【芝居】「想いはブーン」小松台東
2015.10.11 14:00 [CoRich]
東京から宮崎の実家に戻り、兄の紹介で電気工事店で働いている男だが、口べたで仕事に対する意欲もなく三ヶ月経っても同僚からの評価は低い。社長は会社を継いでもらうため三人の娘には電気工事の現場の社員と結婚してほしいと考えているが、長女は結婚はしているが水商売、次女は社員とつきあった後に英会話教室を営む男と結婚、三女は幼なじみの男から言い寄られているが、その東京から戻ってきた男とつきあっている。
当日パンフによれば、自分はどうにも苦手だった電気工事会社の雰囲気を描いたのだといいます。地方都市・宮崎を舞台にしてある種の閉塞感としかし懸命に働き生きる人々の営みを描くのは作家の得意とするところ。
地元で働き続けモノになったけれど、恋とか結婚には恵まれてない男。この会社の跡取りを期待され夢見てるけれど、この家の娘たちと結婚ということにもならず。
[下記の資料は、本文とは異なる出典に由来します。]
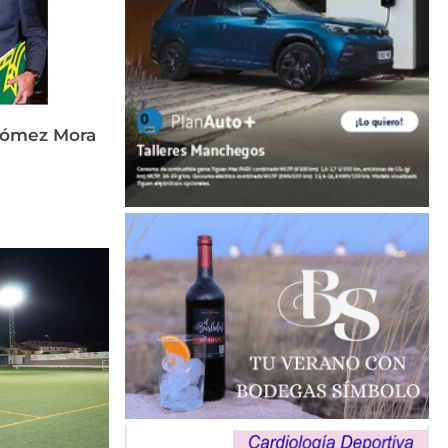
Gómez Mora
おそらくはそれずっと長い時間のこの場所を作ってきたのでしょう。上京していた弟が戻り、仕事を世話してやったのに、仕事を覚えるでもなく真剣さもなく、そのうえあろうことかこの家の娘とちゃっかり恋仲になっているとなれば理不尽も感じましょう。
弟はなにも会社を手に入れたいとかそういう気持ちで恋仲になってるわけじゃなくて、不器用ででも自然体で恋におちているのだろうけれど、たぶんそんなことは兄にとっては関係なくて。 娘たちは娘たちで、それぞれの道。水商売だったり、恋破れた隙に結婚した相手はもちろんいい夫だけれど、遠い日の花火な気持ちも忘れられなかったり。三女にいたっては、姉たちが成し遂げられなかった、この会社を継く電気工を婿に迎えたいという理不尽な期待もあったりして。
さらには幼なじみでずっと恋心を描いている男や、妻の浮気を疑って心が引き裂かれそうになっている男もまた、理不尽のただ中にあるのです。 方向はバラバラなれど、みんなどこか理不尽でもやもやした気持ちをかかえ、しかしそれに折り合いをつけて日常を送っている、という人々の物語なのだなぁと思うのです。
佐藤達大暴れなんかひねくれたオジサンがいい。相関図の絵もかわいらしく、そしてわかりやすい。 山田百次は木訥、ああ本当に好きなんだしまわりからもそう思われてたんだなという近所の幼なじみの造形。 序盤の松本哲也の軽口が物語を力強く始動します。 異儀田夏葉がほんとうにかわいらしい。何でもうけとめるという感じでもあって力強さも兼ね備え、いいお嫁さんになる予感を感じさせて。 兄を演じた瓜生和成がほんとうにかっこいい。ちゃんと年齢を重ねたオヤジな造形で、わりと拗ねたキャラクタの多い役者でそれも得意技だけれど、それとは違う今作もとてもいいのです。 尾倉ケント、ちゃんと子供が居て生活してという「きちんとした人」感、しっかり。